▸ SOURCE MATERIAL:
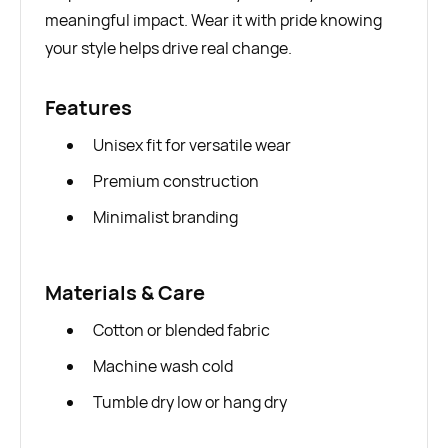
meaningful impact. Wear it with pride knowing
your style helps drive real change.
Features
Unisex fit for versatile wear
Premium construction
Minimalist branding
Materials & Care
Cotton or blended fabric
Machine wash cold
Tumble dry low or hang dry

▸ WHAT TO WORK ON: Could you output the lines above exactly, with no pictures included?

▸ RESPONSE BOX:
meaningful impact. Wear it with pride knowing
your style helps drive real change.
Features
Unisex fit for versatile wear
Premium construction
Minimalist branding
Materials & Care
Cotton or blended fabric
Machine wash cold
Tumble dry low or hang dry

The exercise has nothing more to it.